Paul Schaffer is a fascinating guy. At once both nerdy and cool, like fellow countryman Geddy Lee, he has lived a musician’s dream, playing continually and successfully, backing up everyone who is anyone, and spending what seems like every waking moment immersed in music.
His autobiography, We’ll be here for the rest of our lives, is a fabulous romp through thirty or more years of his life, from his time as a young man growing up in Thunder Bay, where his lawyer father looked past his obvious talent on the family piano at Bar Mitzvahs and expected him to pursue a career in law, up to his current gig as musical director of David Letterman’s show.
The audiobook is even better than the book itself, because Paul himself narrates it. His tone of voice carries with it a certain tone of disbelief, as if he can’t actually believe all of this is happening to him.
He describes coming to Toronto for the first time, as a student at U of T, finding work as a piano player for a local strip club, before hooking up with the cast of Godspell that gave birth to the cast of Saturday Night Live, SCTV, and many other comedy legends.

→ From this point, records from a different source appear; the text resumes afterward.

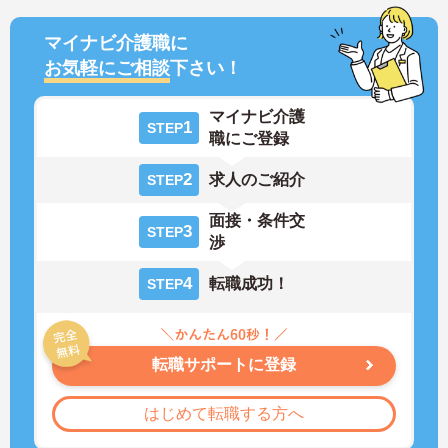
マイナビ介護職に
お気軽にご相談
下さい！
マイナビ介護
1
STEP
職にご登録
2
求人のご紹介
STEP
面接・条件交
3
STEP
渉
4
転職成功！
STEP
転職サポートに登録
はじめて転職する方へ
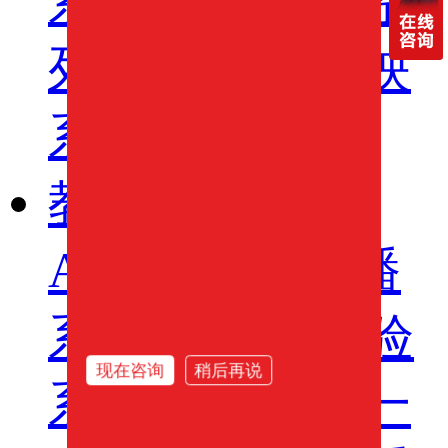
系列
专业音箱系
列
智慧影片放映
系统
教学系列
AI智慧教育录播
系统
AI智慧实验
现在咨询
稍后再说
系统
虚拟交互一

He is one of these guys who was either born with a musical horseshoe strategically placed, or he is the living embodiment of Samuel Goldwyn’s famous quote, “the harder I work, the luckier I get,” since every job he got seemed to lead to another bigger, better one.
He was the musical director for SNL; he was in Spinal Tap; he was almost an original Blues Brother – Belushi dropped him in a jealous snit for his collaborations with Gilda Radner, he busked with Miles Davis and David Foster in Scrooged, and of course, he penned “It’s Raining Men.”
His biography is a great adventure story in rock music history, a definite good read. Another great Canadian delivering great entertainment.